Playing with blocks has been children’s work for centuries and has allowed children to learn about spatial relationships and physical properties of objects as well as concepts in math, science, and language through their play.1 Alphabet blocks are thought to be one of the first educational toys designed specifically for children, and they were seen as essential tools for learning for young children as early as in the 17th century. The idea of using alphabet blocks with children was to encourage learning to read and spell in an enjoyable way.2
English philosopher John Locke proposed in 1683 that learning and play should go together and described the merits of alphabet blocks for young children. Friedrich Froebel developed the use of blocks in his kindergarten movement of the early 1800s, which soon led to the further development of alphabet blocks.3 European and U.S. manufacturers began to produce wooden building toys in the mid-1800s as a sideline to their woodworking and printing businesses. S.L. Hill was one of the first American manufacturers of alphabet blocks, who patented them in 1858.4
Typically, a set of alphabet blocks contains 26 blocks, each containing a letter of the alphabet. They can have one letter per block or contain multiple letters on the different sides. Originally they were made of wood and carved with the letters brightly painted.5 As manufacturing of wood products developed, early alphabet blocks were produced as paper-on-wood, and later an embossing process was used creating multi-colored printing directly on the wooden blocks.6
Often symbolic pictures were added to the alphabet blocks to reinforce the association of the letters with words, and these pictures would often follow a theme, such as zoo animals. In the 1800s biblical themes, such as Noah’s Ark, were popular designs on alphabet blocks, reinforcing familiar stories with the letters. The prevailing thought was that children would learn to understand symbol systems and their ABCs, which would lead to reading simple words and follow a narrative order. Learning the letters of the alphabet when tied to storytelling was presumed to produce literacy.7
Alphabet blocks became so popular that they were inducted into the National Toy Hall of Fame in 2003.8 The Strong’s National Museum of Play in Rochester, New York, has a collection of more than 150 block sets that extend from early embossed wooden sets through current molded plastic blocks.9
- 1. Anderson, Charlotte. “Blocks: A Versatile Learning Tool for Yesterday, Today, and Tomorrow.” Young Children. March 2010. pp. 54-56. National Association for the Education of Young Children. < http://www.naeyc.org/files/yc/file/201003/HeritageWeb0310.pdf > 7 Dec. 2011.

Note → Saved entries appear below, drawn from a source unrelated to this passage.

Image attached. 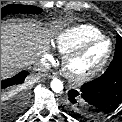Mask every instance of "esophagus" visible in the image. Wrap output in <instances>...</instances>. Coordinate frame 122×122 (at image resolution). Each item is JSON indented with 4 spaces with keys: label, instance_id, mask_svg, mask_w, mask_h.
<instances>
[{
    "label": "esophagus",
    "instance_id": "34e87169",
    "mask_svg": "<svg viewBox=\"0 0 122 122\" xmlns=\"http://www.w3.org/2000/svg\"><path fill=\"white\" fill-rule=\"evenodd\" d=\"M47 78H55L57 76V73L54 71H51L49 73L46 74Z\"/></svg>",
    "mask_w": 122,
    "mask_h": 122
}]
</instances>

- 2. Richford, Nannette. “History of Alphabet Blocks.” eHow. < http://www.ehow.com/about_4597646_history-alphabet-blocks.html > 7 Dec. 2011.
- 3. “The History of Alphabet Blocks…” T.J. Whitneys’ Traditional Toys. < http://tjwhitneys.blogspot.com/2008/11/history-of-alphabet-blocks.html > 7 Dec. 2011.
- 4. Op. cit., Anderson.
- 5. Smith, S. E. “What are Alphabet Blocks?” WiseGeek. < http://www.wisegeek.com/what-are-alphabet-blocks.htm > 7 Dec. 2011.
- 6. Op. cit., “The History of Alphabet Blocks.”
- 7. Op. cit., Anderson.
- 8. “Alphabet Blocks.” National Toy Hall of Fame. < http://www.toyhalloffame.org/toys/alphabet-blocks > 7 Dec. 2011.
- 9. “Toy Collections.” National Museum of Play. < http://www.museumofplay.org/collections/toy > 7 Dec. 2011.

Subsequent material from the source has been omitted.